*** Materials provided Section Begins ***

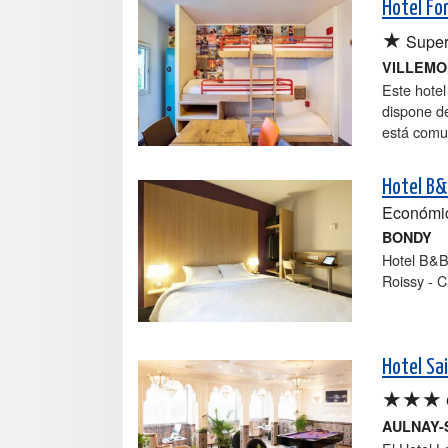
Hotel Fo
★
Super
VILLEM
Este hotel
dispone d
está comu
Hotel B&
Económi
BONDY
Hotel B&B
Roissy - C
Hotel Sa
★★★
AULNAY-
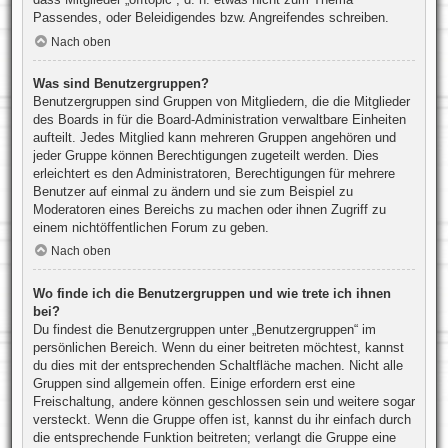
Passendes, oder Beleidigendes bzw. Angreifendes schreiben.
Nach oben
Was sind Benutzergruppen?
Benutzergruppen sind Gruppen von Mitgliedern, die die Mitglieder
des Boards in für die Board-Administration verwaltbare Einheiten
aufteilt. Jedes Mitglied kann mehreren Gruppen angehören und
jeder Gruppe können Berechtigungen zugeteilt werden. Dies
erleichtert es den Administratoren, Berechtigungen für mehrere
Benutzer auf einmal zu ändern und sie zum Beispiel zu
Moderatoren eines Bereichs zu machen oder ihnen Zugriff zu
einem nichtöffentlichen Forum zu geben.
Nach oben
Wo finde ich die Benutzergruppen und wie trete ich ihnen
bei?
Du findest die Benutzergruppen unter „Benutzergruppen“ im
persönlichen Bereich. Wenn du einer beitreten möchtest, kannst
du dies mit der entsprechenden Schaltfläche machen. Nicht alle
Gruppen sind allgemein offen. Einige erfordern erst eine
Freischaltung, andere können geschlossen sein und weitere sogar
versteckt. Wenn die Gruppe offen ist, kannst du ihr einfach durch
die entsprechende Funktion beitreten; verlangt die Gruppe eine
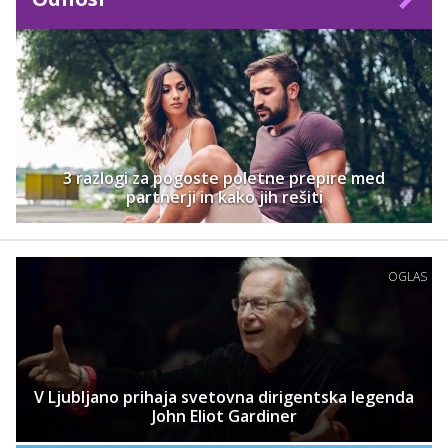
3 razlogi za pogoste poletne prepire med
partnerji in kako jih rešiti
OGLAS
V Ljubljano prihaja svetovna dirigentska legenda
John Eliot Gardiner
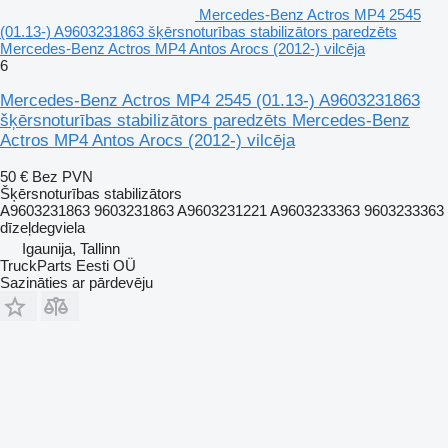
Mercedes-Benz Actros MP4 2545
(01.13-) A9603231863 šķērsnoturības stabilizātors paredzēts
Mercedes-Benz Actros MP4 Antos Arocs (2012-) vilcēja
6
Mercedes-Benz Actros MP4 2545 (01.13-) A9603231863
šķērsnoturības stabilizātors paredzēts Mercedes-Benz
Actros MP4 Antos Arocs (2012-) vilcēja
50 €
Bez PVN
Šķērsnoturības stabilizātors
A9603231863 9603231863 A9603231221 A9603233363 9603233363
dīzeļdegviela
Igaunija, Tallinn
TruckParts Eesti OÜ
Sazināties ar pārdevēju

*** Materials provided Section Ends ***

Each record above is to be copied exactly. Drop the pictures.

Hotel Fo
★
Super
VILLEM
Este hotel
dispone d
está comu
Hotel B&
Económi
BONDY
Hotel B&B
Roissy - C
Hotel Sa
★★★
AULNAY-
Passendes, oder Beleidigendes bzw. Angreifendes schreiben.
Nach oben
Was sind Benutzergruppen?
Benutzergruppen sind Gruppen von Mitgliedern, die die Mitglieder
des Boards in für die Board-Administration verwaltbare Einheiten
aufteilt. Jedes Mitglied kann mehreren Gruppen angehören und
jeder Gruppe können Berechtigungen zugeteilt werden. Dies
erleichtert es den Administratoren, Berechtigungen für mehrere
Benutzer auf einmal zu ändern und sie zum Beispiel zu
Moderatoren eines Bereichs zu machen oder ihnen Zugriff zu
einem nichtöffentlichen Forum zu geben.
Nach oben
Wo finde ich die Benutzergruppen und wie trete ich ihnen
bei?
Du findest die Benutzergruppen unter „Benutzergruppen“ im
persönlichen Bereich. Wenn du einer beitreten möchtest, kannst
du dies mit der entsprechenden Schaltfläche machen. Nicht alle
Gruppen sind allgemein offen. Einige erfordern erst eine
Freischaltung, andere können geschlossen sein und weitere sogar
versteckt. Wenn die Gruppe offen ist, kannst du ihr einfach durch
die entsprechende Funktion beitreten; verlangt die Gruppe eine
3 razlogi za pogoste poletne prepire med
partnerji in kako jih rešiti
OGLAS
V Ljubljano prihaja svetovna dirigentska legenda
John Eliot Gardiner
Mercedes-Benz Actros MP4 2545
(01.13-) A9603231863 šķērsnoturības stabilizātors paredzēts
Mercedes-Benz Actros MP4 Antos Arocs (2012-) vilcēja
6
Mercedes-Benz Actros MP4 2545 (01.13-) A9603231863
šķērsnoturības stabilizātors paredzēts Mercedes-Benz
Actros MP4 Antos Arocs (2012-) vilcēja
50 €
Bez PVN
Šķērsnoturības stabilizātors
A9603231863 9603231863 A9603231221 A9603233363 9603233363
dīzeļdegviela
Igaunija, Tallinn
TruckParts Eesti OÜ
Sazināties ar pārdevēju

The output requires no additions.